What I really want is the text between < and > in an XML file but properly handling quotes. I'm doing this from an arbitrary buffer into a file that doesn't allow random access may or may not contain line breaks. Yes, I have a 500GB XML file with no line breaks - fun! Since I usually have two or three copies of this file hanging around, I keep them zipped up. So my parser handles plain text, gziped or B2zipped files automatically.
What I am doing is trying to parse out objects inside the XML and then pass objects one-by-one to the DOM parser. I am tempted to drop the (overhead of the) DOM parser altogether because there are only five object types in the entire file.
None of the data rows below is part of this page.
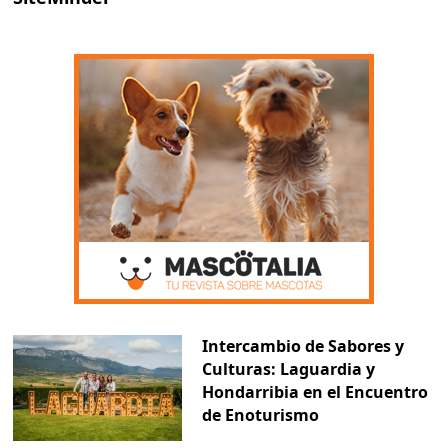
Intercambio de Sabores y
Culturas: Laguardia y
Hondarribia en el Encuentro
de Enoturismo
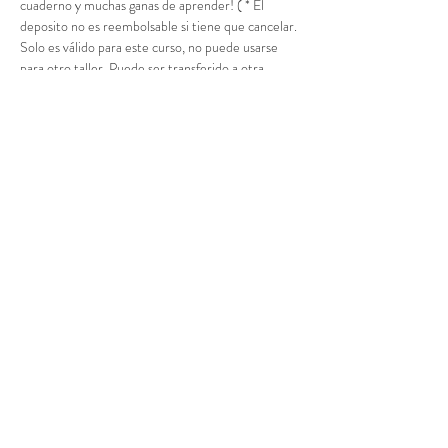
cuaderno y muchas ganas de aprender! ( * El 
deposito no es reembolsable si tiene que cancelar. 
Solo es válido para este curso, no puede usarse 
para otro taller. Puede ser transferido a otra 
persona_
Acceso al curso
Venta finalizada
Tipo de entrada
Deposito Edición
Leer más
Precio
$65.00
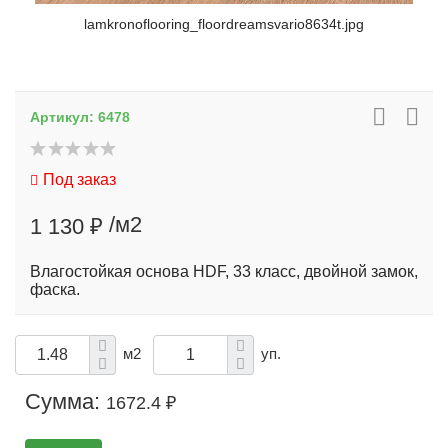
lamkronoflooring_floordreamsvario8634t.jpg
Артикул:
6478
Под заказ
/м2
1 130 ₽
Влагостойкая основа HDF, 33 класс, двойной замок,
фаска.
м2
уп.
Сумма:
1672.4 ₽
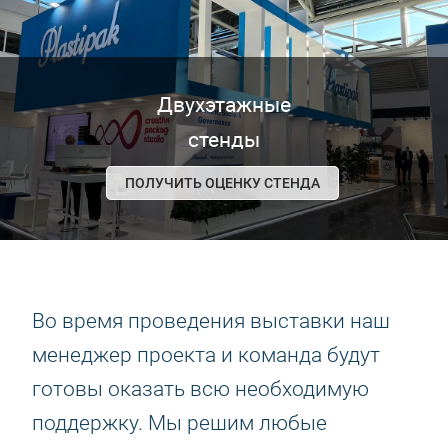
Двухэтажные
стенды
ПОЛУЧИТЬ ОЦЕНКУ СТЕНДА
Во время проведения выставки наш
менеджер проекта и команда будут
готовы оказать всю необходимую
поддержку. Мы решим любые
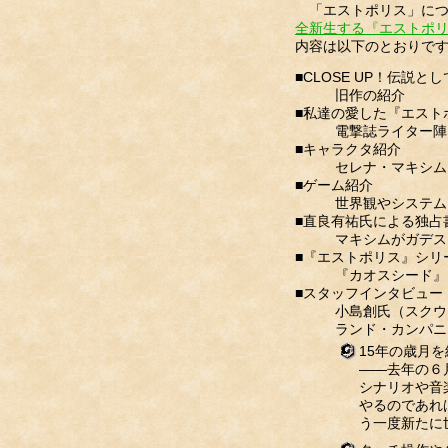
「エストポリス」について
全新生する『エストポ
内容は以下のとおりで
■CLOSE UP！伝説
旧作の紹介
■私達の愛した『エスト
電撃誌ライター陣
■キャラクタ紹介
セレナ・マキシム
■ゲーム紹介
世界観やシステム
■直良有祐氏による独占
マキシムがガデス
■『エストポリス』シリ
『カオスシード』
■スタッフインタビュー
小島創氏（スクウ
ランド・カンパニ
15年の歳月
――去年の６
シナリオや音
やるのであれ
う一度新たに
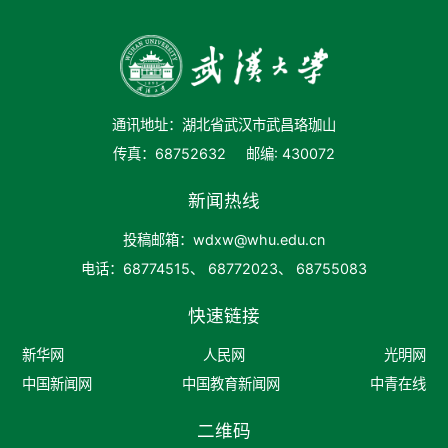
通讯地址：湖北省武汉市武昌珞珈山
传真：68752632
邮编: 430072
新闻热线
投稿邮箱：wdxw@whu.edu.cn
电话：68774515、 68772023、 68755083
快速链接
新华网
人民网
光明网
中国新闻网
中国教育新闻网
中青在线
二维码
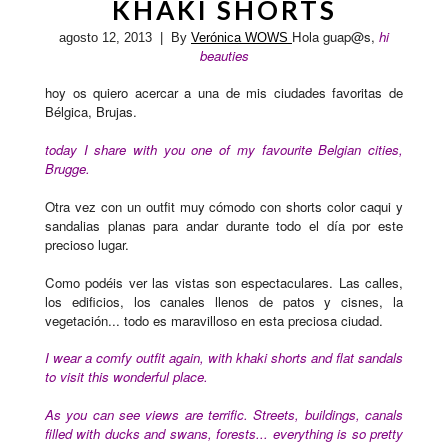
KHAKI SHORTS
Hola guap@s,
hi
agosto 12, 2013
| By
Verónica WOWS
beauties
hoy os quiero acercar a una de mis ciudades favoritas de
Bélgica, Brujas.
today I share with you one of my favourite Belgian cities,
Brugge.
Otra vez con un outfit muy cómodo
con shorts color caqui y
sandalias planas para andar durante todo el día por este
precioso lugar.
Como podéis ver las vistas son espectaculares. Las calles,
los edificios, los canales llenos de patos y cisnes, la
vegetación... todo es maravilloso en esta preciosa ciudad.
I wear a comfy outfit again, with khaki shorts and flat sandals
to visit this wonderful place.
As you can see views are terrific. Streets, buildings, canals
filled with ducks and swans, forests... everything is so pretty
I actually have an older version of the parser that doesn't use the DOM parser but I wanted my function to return data structures that look identical to what the OsmApi module returns after parsing the XML returned by OSM. At this point, if I write a new parser that doesn't use the DOM, I can reuse it in OsmApi and get some performance gain there.
Maybe I need to get my code updated in GitHub instead of BSing about optimizations on blogs...
#Comment Re: made: 2012-04-17 19:13:36.918013+00 by:
Dan Lyke
Python opened my eyes to just how cool lambdas and closures are. I was using them in Perl, kinda, but Python made me think about objects in C++ and C# (and, to a lesser extent, Perl) in a different way, where the object orientation was no longer about the objects themselves, but about operations.
And, yeah, it's not like it wasn't there, but I now go out of my way to avoid 'for' and 'while' when operating on lists, trying to think in terms of operations that happen on entire lists rather than elements of lists (even though it is something that happens to lists). So I might end up thinking of something like this as:
sub findUnquoted($) {
my ($s,$f) = @_;
my $blocknum = 0;
return grep { index($_, $f) >= 0 } grep { ++$blocknum % 2 } split /"/,$s;
}
Note: this returns all the string segments rather than the index of the occurrence, but thinking in terms of lists like this starts to permeate my larger code. Make the lists, the overhead of throwing around the lists is often smaller than the "oh, I can use this intelligently to do X" realizations later.